PROBLEM: Repeat every line below exactly, word for word.

** Opening DATA RECORDS block **

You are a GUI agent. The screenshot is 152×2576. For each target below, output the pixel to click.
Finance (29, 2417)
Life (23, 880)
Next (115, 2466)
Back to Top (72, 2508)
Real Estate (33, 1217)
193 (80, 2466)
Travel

** Closing DATA RECORDS block **

TASK SOLUTION:
You are a GUI agent. The screenshot is 152×2576. For each target below, output the pixel to click.
Finance (29, 2417)
Life (23, 880)
Next (115, 2466)
Back to Top (72, 2508)
Real Estate (33, 1217)
193 (80, 2466)
Travel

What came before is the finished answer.